He also announced that he would award NCLB waivers to states that did not factor in test scores for teacher evaluation during a grace period. Such a move allowed states to temporarily reduce the stakes attached to tests, but did little to address over-testing or the concerns of teachers unfairly evaluated.
Duncan has continued to talk about the issue, but by early spring 2015, his rhetoric had subtly shifted. Duncan began to lay the blame at the feet of states and districts.
“This is really for the state to grapple with and figure out,” Duncan said in West Palm Beach, Fla., referring to concerns about too much testing. In Chicago, Duncan suggested that over-testing was a result of local policies: “I've been clear that there are some places that overtest.”
In Kentucky, when confronted by a protester who complained about testing in early grades, Duncan responded that the federal government doesn’t require testing until third grade.

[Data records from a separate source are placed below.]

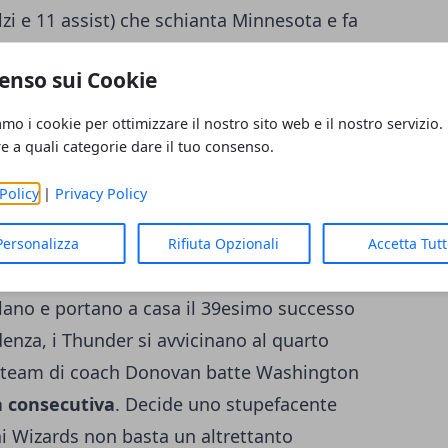
zi e 11 assist) che schianta Minnesota e fa
rova a chiudere la pratica già nel primo
enso sui Cookie
arto viene ben presto ridotto
dalle giocate
li uomini di Kerr riescono comunque ad
amo i cookie per ottimizzare il nostro sito web e il nostro servizio.
2 lunghezze. Minnesota ha un sussulto
re a quali categorie dare il tuo consenso.
ie alle bombe da fuori di Bjelica (che
Policy
|
Privacy Policy
i ospiti a soli 5 punti. L'illusione dura poco:
li attacchi di KD e degli Splash Brothers.
Personalizza
Rifiuta Opzionali
Accetta Tut
Wolves risalgono fino al -6, ma nelle battute
ollano e portano a casa il 39esimo successo
enza, i Thunder si avvicinano al quarto
l team di coach Donovan batte Washington
ia consecutiva
. Decide uno stupefacente
ai Wizards non basta un altrettanto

In remarks to state school superintendents, Duncan claimed that districts mistakenly added additional testing without taking away old ones. Yet largely unacknowledged in Duncan’s remarks is his department’s role in incentivizing the creation and use of more tests — a policy that still remains with NCLB waivers.
U. S. Education Department becomes the enemy
Teachers unions and conservatives say that Duncan’s actions show the problem with federal overreach. But that’s not quite right — the problem is with one major decision Duncan made, not with the perch from which he made it.
If Duncan had simply incentivized states to implement evaluations that included test scores only for teachers who already had them the pushback we now see might be much smaller. There wouldn’t have been the same proliferation of new tests, and there wouldn’t have been educators unfairly evaluated.
None of this is to say that, as a policy matter, increased testing is a bad idea. Perhaps there’s value in more standardized assessment in the early grades, in arts, in science. For all the gripes about over-testing in Ohio, for example, the state report found that students spent somewhere between one and three percent of the school year on mandated tests. Include time spent on practice tests and that number goes up by just 1.4 percent.
But regardless of the wisdom from a policy perspective, the increase in testing has contributed to a political backlash that threatens the whole enterprise. And the self-evident folly of evaluating educators on subjects they don’t teach is bad on both counts.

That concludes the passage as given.